Typically database is designed for OLTP transactional operations. Where as Data-warehouse is implemented for OLAP (analysis) operations. OLTP can constrained to a single application. OLAP resists as a layer on the top of several databases. OLTP process current, streaming and dynamic data where as OLAP process Retired, historic and static data only. Database completely has normalization concept. Data WareHouse is De-normalization concept.
There are two types. Managed table and external table. In managed table both the data an schema in under control of hive but in external table only the schema is under control of Hive.
External table: Schema is stored in Database. Actual data stored in Hive tables. If data lost in External table, it lost only metastore, but not actual data.
Internal table: MetaStore and actual data both stored in local system. If any situation, data lost, both actual data and meta store will be lost.
Generally, after creating a table in SQL, we can insert data using the Insert statement. But in Hive, we can insert data using the LOAD DATA statement. While inserting data into Hive, it is better to use LOAD DATA to store bulk records.
There are two ways to load data: one is from local file system and second is from Hadoop file system.
To see table definition in Hive, use the command describe <table name>;
To see more detailed information about the table, We use the command describe extended <tablename>;
Another important command it’s also describe all details in a clean manner describe formatted <tablename>;
Alter the attributes of a table such as changing its table name, changing column names, adding columns, and deleting or replacing columns.
Using drop table command.
DROP TABLE <TABLE_NAME>;
When you drop a table from Hive Metastore, it removes the table/column data and their metadata. It can be a normal table (stored in Metastore) or an external table (stored in local file system); Hive treats both in the same manner, irrespective of their types.
The ORDER BY clause is used to retrieve the details based on one column and sort the result set by ascending or descending order.
ORDER BY – use single reducer. If data is too large, it’s take a long time to sort the data.
SORT BY – use number of reducers, so it can process quickly.
In the first case (order by) maps sends each value to the single reducer and count them all. In the second case (sort by) maps splits up the values to many reducers and each reduce generates its list and finds the count. So it can sort quickly.
SELECT name, id, cell FROM user_table ORDER BY id, name;
SELECT name, id, cell FROM ur_table DISTRIBUTE BY id SORT BY name;
The GROUP BY clause is used to group all the records in a result set using a particular collection column. It is used to query a group of records.
Like : Used to find the substrings within a main string with regular expression %.
Rlike : It’s a special function which also finds the sub strings within a main string, but return true or false without using regular expression.

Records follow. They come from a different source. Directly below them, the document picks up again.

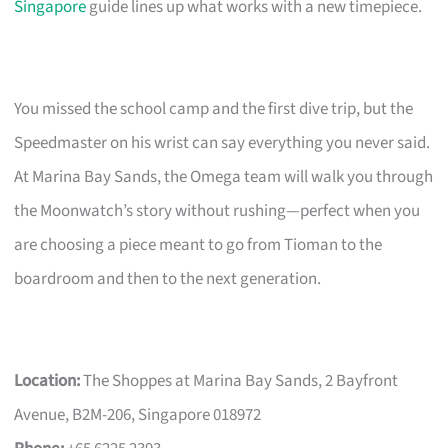
Singapore
guide lines up what works with a new timepiece.
You missed the school camp and the first dive trip, but the
Speedmaster on his wrist can say everything you never said.
At Marina Bay Sands, the Omega team will walk you through
the Moonwatch’s story without rushing—perfect when you
are choosing a piece meant to go from Tioman to the
boardroom and then to the next generation.
Location:
The Shoppes at Marina Bay Sands, 2 Bayfront
Avenue, B2M-206, Singapore 018972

Tablename is table, column is name.
name=VenuKatragadda, venkatesh, venkateswarlu
Select * from table where name like “venu%. //VenuKatragadda.

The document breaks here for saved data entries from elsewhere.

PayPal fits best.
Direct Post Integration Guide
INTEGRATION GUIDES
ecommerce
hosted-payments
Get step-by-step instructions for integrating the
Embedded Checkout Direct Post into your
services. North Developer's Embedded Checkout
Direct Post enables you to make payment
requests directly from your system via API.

select * from table where name rlike “venk%”. // false, true, true.
Hive organize in three ways such as Tables, Partitions and Buckets.
-Tables organize based on Arrays, Maps, primitive column types.
-Partitions has one or more partition keys based on project requirements.
-Buckets used for analyze the data for sampling purpose. It’s good approach to process a pinch of data in the form of buckets instead of process all data.
Hive organizes tables into partitions. It is a way of dividing a table into related parts based on the values of partitioned columns such as date, city, and department. Using partition, it is easy to query a portion of the data.
To analyze a particular set of data, not required to load entire data, desired data partition is a good approach. To achieve this goal, Hive allows to partition the data based on particular column.
Static partition and Dynamic partition, both can optimize the Hive performance.
For Instant, required a particular year information, partition based on year.
To prune data during query, partition can minimize the query time. The partition is created when the data is inserted into table.
Static partition can insert individual rows where as Dynamic partition can process entire table based on a particular column. At least one static partition is must to create any (static, dynamic) partition.
If you are partitioning a large datasets, doing sort of a ETL flow Dynamic partition partition recommendable.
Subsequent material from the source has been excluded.